La nouvelle enveloppe approuvée par la BIDC atteint 266,7 millions de dollars et 30 milliards de FCFA, au profit de projets répartis entre le Nigeria, le Ghana, la Gambie, le Sénégal et la Côte d’Ivoire. Derrière ces montants, la logique est claire : financer des actifs capables de changer durablement la vie économique des États membres. En ouverture des travaux, le président de l’institution, Dr George Agyekum Donkor, a insisté sur la vocation stratégique de ces opérations, présentées comme des leviers de création de valeur, d’emplois et de résilience économique. L’accent est mis sur des secteurs où chaque dollar investi peut produire un effet domino sur la compétitivité régionale.

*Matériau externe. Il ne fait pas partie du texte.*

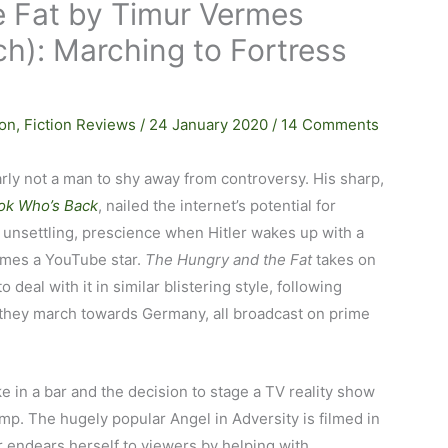
 Fat by Timur Vermes
och): Marching to Fortress
ion
,
Fiction Reviews
/
24 January 2020
/
14 Comments
rly not a man to shy away from controversy. His sharp,
ok Who’s Back
, nailed the internet’s potential for
if unsettling, prescience when Hitler wakes up with a
omes a YouTube star.
The Hungry and the Fat
takes on
o deal with it in similar blistering style, following
they march towards Germany, all broadcast on prime
ke in a bar and the decision to stage a TV reality show
amp. The hugely popular Angel in Adversity is filmed in
 endears herself to viewers by helping with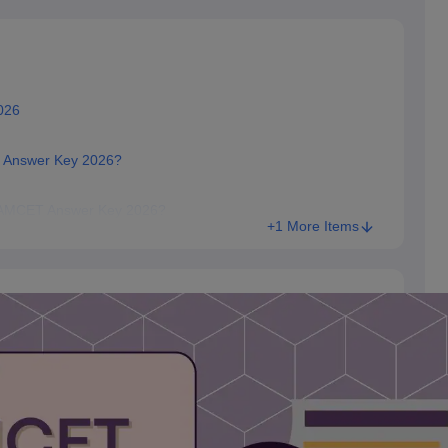
026
T Answer Key 2026?
 EAMCET Answer Key 2026?
+1 More Items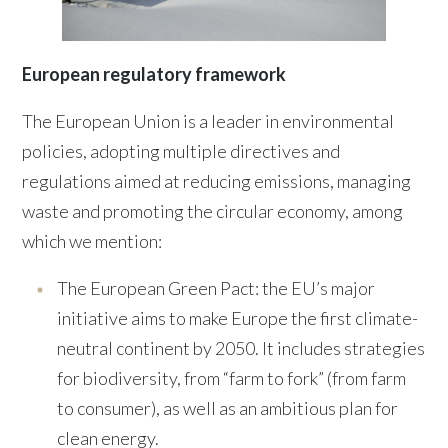
European regulatory framework
The European Union is a leader in environmental
policies, adopting multiple directives and
regulations aimed at reducing emissions, managing
waste and promoting the circular economy, among
which we mention:
The European Green Pact: the EU’s major
initiative aims to make Europe the first climate-
neutral continent by 2050. It includes strategies
for biodiversity, from “farm to fork” (from farm
to consumer), as well as an ambitious plan for
clean energy.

Le Nigeria concentre une part importante des nouveaux engagements. À Lagos, 50 millions de dollars seront consacrés à un projet de gestion des déchets en partenariat public-privé. L’objectif est d’améliorer le recyclage, de soutenir la production de compost et de réduire les risques sanitaires dans l’une des plus grandes métropoles africaines. Toujours au Nigeria, 91,63 millions de dollars financeront la modernisation des infrastructures de transport dans l’État de Bauchi, avec en ligne de mire la baisse des coûts logistiques et un meilleur désenclavement des bassins agricoles. À cela s’ajoute 100 millions de dollars destinés à la future autoroute côtière Lagos-Calabar, axe majeur appelé à traverser neuf États et à fluidifier les échanges commerciaux le long du littoral.
Au Sénégal, la BIDC accorde 20 milliards de FCFA à la BNDE pour renforcer le financement des PME, des filières agricoles et du logement. En Côte d’Ivoire, 10 milliards de FCFA iront à Afriland First Bank afin de soutenir les MSME et l’investissement productif. Le Ghana bénéficiera de 15 millions de dollars pour l’installation d’une usine de papier-tissu, un projet orienté vers la substitution aux importations et la montée en gamme industrielle. En Gambie, 10,04 millions de dollars soutiendront l’expansion de G-Farms Ltd., avec un effet attendu sur la production avicole et laitière locale.
À travers cette série d’approbations, la BIDC confirme sa stratégie : transformer le financement du développement en moteur d’intégration régionale. Entre routes, industrie locale, agriculture et financement bancaire, la banque tisse un maillage d’investissements qui renforce la souveraineté économique de l’espace CEDEAO. Une manière de poser, pierre après pierre, les fondations d’une croissance plus robuste et mieux partagée.